PhonePe has recently developed an on-device machine learning (ML) framework, called the Edge Framework, designed to process user data directly on users’ phones or tablets.
By handling tasks on-device, PhonePe aims to reduce the dependency on constant internet connectivity, ensuring quicker response times and enhancing data privacy, it said in a blog post.
The fintech giant said the localised processing of sensitive data limits the exposure of personal information to external servers, reducing potential risks associated with data breaches or unauthorised access.
The system can autonomously extract bill details from SMS messages, generating timely payment alerts without compromising financial information. The car insurance self-inspection feature leverages ML to validate vehicle inspection images in real-time, detecting incorrect image angles, identifying incomplete photographs, and providing immediate user feedback that significantly reduces policy rejection rates.
Using advanced optical character recognition, the system can scan credit card details from video frames, recognising formats from multiple providers, extracting card numbers and expiration dates, and eliminating the need for manual data entry, the company said.

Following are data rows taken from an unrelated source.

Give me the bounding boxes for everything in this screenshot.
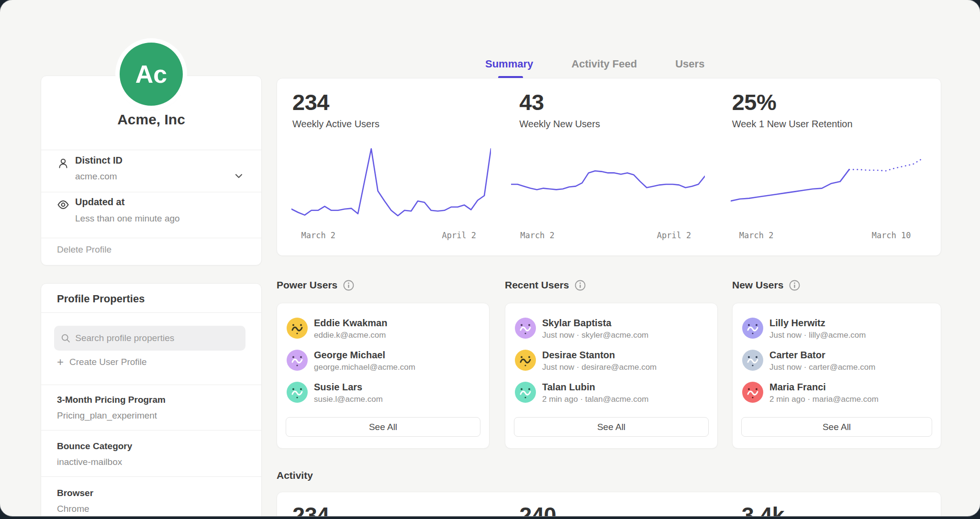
see-all-button[interactable]: See All	[286, 417, 480, 437]
profile-properties-card: Profile Properties + Create User Profile…	[41, 283, 262, 516]
line-chart	[511, 146, 705, 218]
line-chart	[291, 146, 491, 218]
power-users-card: Eddie Kwakmaneddie.k@acme.comGeorge Mich…	[277, 303, 490, 449]
x-axis-tick: March 2	[739, 231, 774, 240]
x-axis-tick: April 2	[442, 231, 476, 240]
user-meta: 2 min ago · talan@acme.com	[542, 395, 648, 404]
user-list-item[interactable]: Eddie Kwakmaneddie.k@acme.com	[287, 318, 479, 341]
section-title: New Users	[732, 279, 783, 291]
summary-stats-card: 234 Weekly Active Users March 2 April 2 …	[277, 78, 941, 256]
user-list-item[interactable]: Talan Lubin2 min ago · talan@acme.com	[515, 382, 708, 405]
user-name: Desirae Stanton	[542, 350, 615, 361]
week1-retention-chart: March 2 March 10	[731, 146, 922, 241]
tab-activity-feed[interactable]: Activity Feed	[571, 58, 637, 70]
user-list-item[interactable]: Carter BatorJust now · carter@acme.com	[742, 350, 931, 373]
divider	[41, 476, 261, 477]
activity-stat: 3.4k	[723, 492, 941, 516]
user-avatar	[515, 350, 536, 371]
user-list-item[interactable]: Susie Larssusie.l@acme.com	[287, 382, 479, 405]
company-avatar: Ac	[120, 43, 183, 106]
user-meta: Just now · desirare@acme.com	[542, 363, 657, 372]
stat-weekly-new-users: 43 Weekly New Users March 2 April 2	[501, 78, 722, 255]
profile-properties-search[interactable]	[54, 326, 245, 351]
x-axis-tick: March 2	[301, 231, 335, 240]
property-name: Bounce Category	[57, 441, 132, 452]
weekly-new-users-chart: March 2 April 2	[511, 146, 705, 241]
user-avatar	[287, 318, 308, 339]
create-user-profile-label: Create User Profile	[69, 357, 147, 367]
dashboard-frame: Ac Acme, Inc Distinct ID acme.com Update…	[0, 0, 980, 516]
field-label: Distinct ID	[75, 155, 122, 166]
divider	[41, 312, 261, 313]
info-icon[interactable]	[343, 280, 354, 291]
user-list-item[interactable]: Lilly HerwitzJust now · lilly@acme.com	[742, 318, 931, 341]
property-name: Browser	[57, 488, 93, 498]
search-input[interactable]	[75, 333, 239, 343]
user-name: Susie Lars	[314, 382, 362, 393]
property-value: inactive-mailbox	[57, 457, 122, 467]
user-name: Talan Lubin	[542, 382, 595, 393]
user-list-item[interactable]: George Michaelgeorge.michael@acme.com	[287, 350, 479, 373]
see-all-button[interactable]: See All	[514, 417, 709, 437]
property-value: Chrome	[57, 504, 89, 514]
user-name: George Michael	[314, 350, 385, 361]
recent-users-card: Skylar BaptistaJust now · skyler@acme.co…	[505, 303, 718, 449]
user-meta: 2 min ago · maria@acme.com	[769, 395, 879, 404]
user-meta: george.michael@acme.com	[314, 363, 415, 372]
power-users-heading: Power Users	[277, 279, 354, 291]
chevron-down-icon[interactable]	[234, 171, 244, 181]
stat-value: 234	[292, 502, 329, 516]
line-chart	[731, 146, 922, 218]
user-name: Eddie Kwakman	[314, 318, 387, 329]
activity-stat: 240	[501, 492, 722, 516]
section-title: Recent Users	[505, 279, 569, 291]
recent-users-heading: Recent Users	[505, 279, 586, 291]
divider	[41, 238, 261, 238]
user-avatar	[287, 350, 308, 371]
stat-label: Weekly Active Users	[292, 119, 379, 130]
info-icon[interactable]	[789, 280, 800, 291]
main-tabs: Summary Activity Feed Users	[485, 58, 704, 70]
activity-heading: Activity	[277, 470, 313, 481]
field-value: acme.com	[75, 171, 117, 182]
info-icon[interactable]	[575, 280, 586, 291]
user-list-item[interactable]: Skylar BaptistaJust now · skyler@acme.co…	[515, 318, 708, 341]
property-name: 3-Month Pricing Program	[57, 395, 166, 405]
profile-properties-title: Profile Properties	[57, 293, 145, 305]
divider	[41, 430, 261, 431]
stat-value: 240	[519, 502, 556, 516]
create-user-profile-button[interactable]: + Create User Profile	[57, 356, 147, 368]
user-name: Maria Franci	[769, 382, 826, 393]
property-value: Pricing_plan_experiment	[57, 410, 157, 421]
plus-icon: +	[57, 356, 64, 368]
user-list-item[interactable]: Maria Franci2 min ago · maria@acme.com	[742, 382, 931, 405]
see-all-button[interactable]: See All	[741, 417, 932, 437]
company-name: Acme, Inc	[41, 111, 261, 128]
divider	[41, 385, 261, 385]
x-axis-tick: March 2	[520, 231, 555, 240]
user-name: Lilly Herwitz	[769, 318, 825, 329]
x-axis-tick: March 10	[872, 231, 911, 240]
new-users-card: Lilly HerwitzJust now · lilly@acme.comCa…	[732, 303, 941, 449]
stat-value: 3.4k	[742, 502, 784, 516]
user-meta: Just now · carter@acme.com	[769, 363, 875, 372]
tab-users[interactable]: Users	[675, 58, 704, 70]
tab-summary[interactable]: Summary	[485, 58, 533, 70]
user-avatar	[742, 350, 763, 371]
stat-value: 25%	[732, 89, 777, 115]
user-list-item[interactable]: Desirae StantonJust now · desirare@acme.…	[515, 350, 708, 373]
field-label: Updated at	[75, 197, 124, 208]
user-avatar	[742, 382, 763, 403]
user-avatar	[515, 382, 536, 403]
user-meta: susie.l@acme.com	[314, 395, 383, 404]
delete-profile-button[interactable]: Delete Profile	[57, 244, 111, 255]
weekly-active-users-chart: March 2 April 2	[291, 146, 491, 241]
eye-icon	[57, 199, 69, 211]
user-meta: Just now · lilly@acme.com	[769, 331, 866, 340]
stat-week1-retention: 25% Week 1 New User Retention March 2 Ma…	[723, 78, 941, 255]
divider	[41, 192, 261, 192]
activity-stat: 234	[277, 492, 501, 516]
stat-label: Week 1 New User Retention	[732, 119, 853, 130]
field-value: Less than one minute ago	[75, 213, 180, 224]
search-icon	[61, 333, 70, 343]
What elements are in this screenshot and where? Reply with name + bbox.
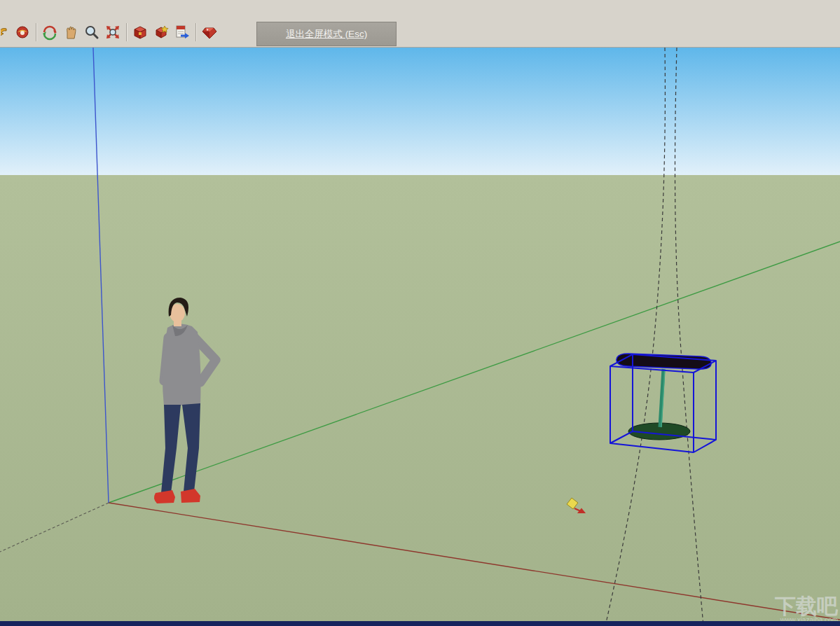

It also enables performance optimisation through low-latency processing, eliminating the delays typically associated with cloud-based systems. Operational flexibility allows for rapid feature deployment and modification without requiring complete application updates. Additionally, a continuous improvement mechanism enables machine learning models to become more accurate and precise with each interaction.
Looking forward, PhonePe plans to expand the framework’s capabilities into more sophisticated applications. Future developments include enhancing KYC processes through advanced features like user photo liveliness detection, identification document recognition, and automated correction prompts for improper document submissions.
The Edge Framework maintains a strict consent framework, where permissions are explicitly use-case-specific. This approach ensures users retain complete control over their personal data while simultaneously experiencing enhanced, intelligent mobile services.
Recently in its annual report, PhonePe said it has reduced its customer support workforce by 60% over five years, cutting from 1,100 to just over 400 agents, while seeing a 40X increase in transactions. AI-driven chatbots, utilising generative AI and NLP, now resolve over 90% of customer issues.
Fintech major PhonePe has significantly expanded its hardware footprint by managing close to 7 lakh cores across three data centres in India.